--- START ---

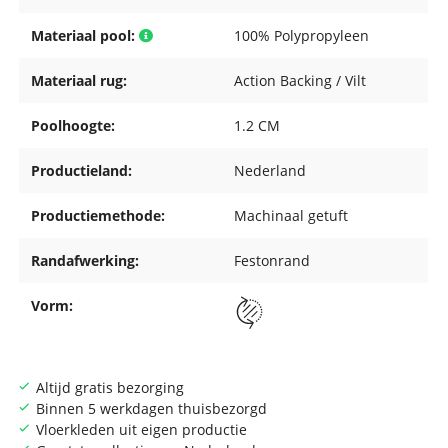
Materiaal pool:
100% Polypropyleen
Materiaal rug:
Action Backing / Vilt
Poolhoogte:
1.2 CM
Productieland:
Nederland
Productiemethode:
Machinaal getuft
Randafwerking:
Festonrand
Vorm:
Altijd gratis bezorging
Binnen 5 werkdagen thuisbezorgd
Vloerkleden uit eigen productie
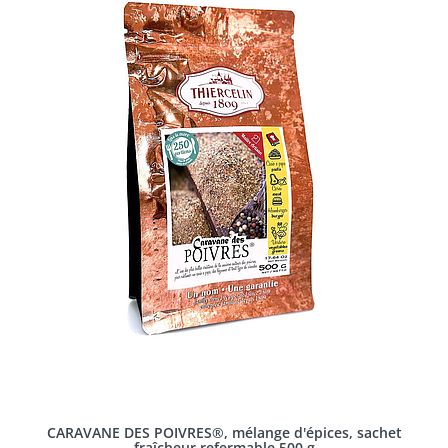
CARAVANE DES POIVRES®, mélange d'épices, sachet
fraîcheur refermable 500 g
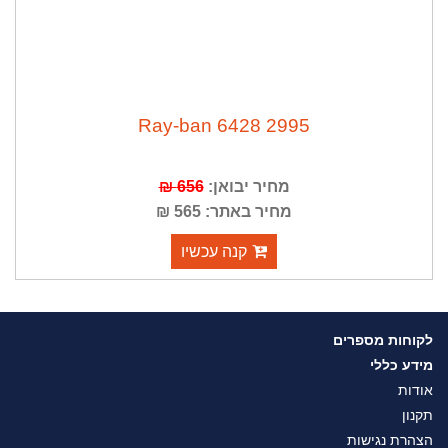
Ray-ban 6428 2995
מחיר יבואן:
656 ₪
מחיר באתר: 565 ₪
קנה עכשיו
לקוחות מספרים
מידע כללי
אודות
תקנון
הצהרת נגישות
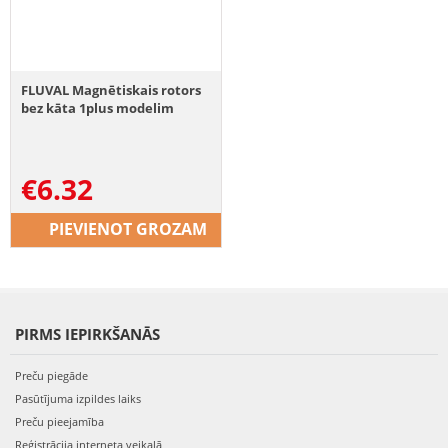
FLUVAL Magnētiskais rotors
bez kāta 1plus modelim
€
6.32
PIEVIENOT GROZAM
PIRMS IEPIRKŠANĀS
Preču piegāde
Pasūtījuma izpildes laiks
Preču pieejamība
Reģistrācija interneta veikalā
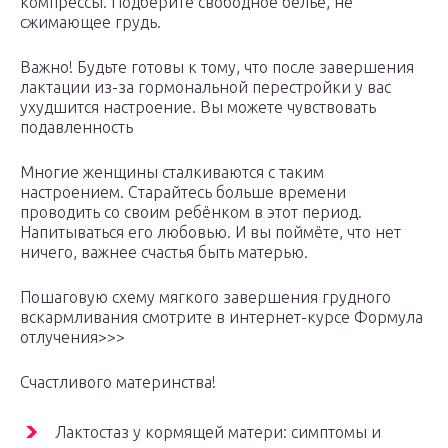
компрессы. Подберите свободное бельё, не
сжимающее грудь.
Важно! Будьте готовы к тому, что после завершения
лактации из-за гормональной перестройки у вас
ухудшится настроение. Вы можете чувствовать
подавленность
Многие женщины сталкиваются с таким
настроением. Старайтесь больше времени
проводить со своим ребёнком в этот период.
Напитываться его любовью. И вы поймёте, что нет
ничего, важнее счастья быть матерью.
Пошаговую схему мягкого завершения грудного
вскармливания смотрите в интернет-курсе Формула
отлучения>>>
Счастливого материнства!
Лактостаз у кормящей матери: симптомы и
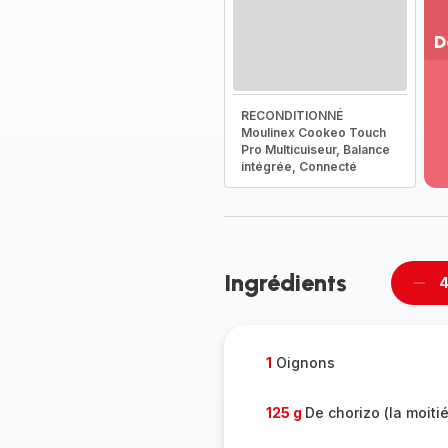
D
Vo
pl
RECONDITIONNÉ
-
Moulinex Cookeo Touch
Dé
Pro Multicuiseur, Balance
la
intégrée, Connecté
g
co
-
Ingrédients
4
Supp
per
1
Oignons
125 g
De chorizo (la moitié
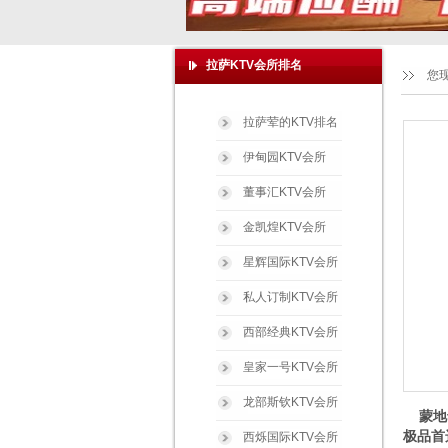
拉萨KTV会所排名
您
拉萨荤的KTV排名
伊甸园KTV会所
董事汇KTV会所
金凯煌KTV会所
星辉国际KTV会所
私人订制KTV会所
西部经典KTV会所
皇家一号KTV会所
龙部斯钦KTV会所
蒙地卡
极品首
西烁国际KTV会所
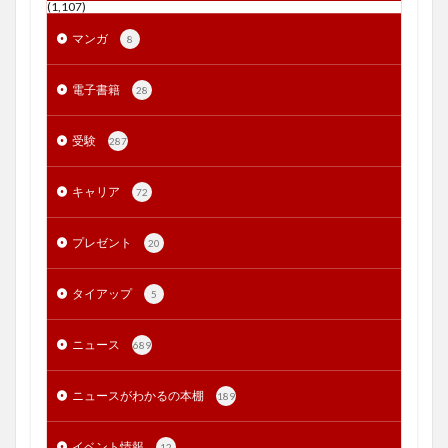
(1,107)
マンガ
8
電子書籍
28
受験
287
キャリア
72
プレゼント
20
タイアップ
5
ニュース
689
ニュースがわかるの本棚
189
イベント情報
12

--- END ---

Every line of the material must be returned exactly; leave the images out.

▸ Solved exercise:
Materiaal pool:
100% Polypropyleen
Materiaal rug:
Action Backing / Vilt
Poolhoogte:
1.2 CM
Productieland:
Nederland
Productiemethode:
Machinaal getuft
Randafwerking:
Festonrand
Vorm:
Altijd gratis bezorging
Binnen 5 werkdagen thuisbezorgd
Vloerkleden uit eigen productie
CARAVANE DES POIVRES®, mélange d'épices, sachet
fraîcheur refermable 500 g
Ray-ban 6428 2995
מחיר יבואן:
656 ₪
מחיר באתר: 565 ₪
קנה עכשיו
לקוחות מספרים
מידע כללי
אודות
תקנון
הצהרת נגישות
FLUVAL Magnētiskais rotors
bez kāta 1plus modelim
€
6.32
PIEVIENOT GROZAM
PIRMS IEPIRKŠANĀS
Preču piegāde
Pasūtījuma izpildes laiks
Preču pieejamība
Reģistrācija interneta veikalā
компрессы. Подберите свободное бельё, не
сжимающее грудь.
Важно! Будьте готовы к тому, что после завершения
лактации из-за гормональной перестройки у вас
ухудшится настроение. Вы можете чувствовать
подавленность
Многие женщины сталкиваются с таким
настроением. Старайтесь больше времени
проводить со своим ребёнком в этот период.
Напитываться его любовью. И вы поймёте, что нет
ничего, важнее счастья быть матерью.
Пошаговую схему мягкого завершения грудного
вскармливания смотрите в интернет-курсе Формула
отлучения>>>
Счастливого материнства!
Лактостаз у кормящей матери: симптомы и
D
Vo
pl
RECONDITIONNÉ
-
Moulinex Cookeo Touch
Dé
Pro Multicuiseur, Balance
la
intégrée, Connecté
g
co
-
Ingrédients
4
Supp
per
1
Oignons
125 g
De chorizo (la moitié
拉萨KTV会所排名
您
拉萨荤的KTV排名
伊甸园KTV会所
董事汇KTV会所
金凯煌KTV会所
星辉国际KTV会所
私人订制KTV会所
西部经典KTV会所
皇家一号KTV会所
龙部斯钦KTV会所
蒙地卡
极品首
西烁国际KTV会所
(1,107)
マンガ
8
電子書籍
28
受験
287
キャリア
72
プレゼント
20
タイアップ
5
ニュース
689
ニュースがわかるの本棚
189
イベント情報
12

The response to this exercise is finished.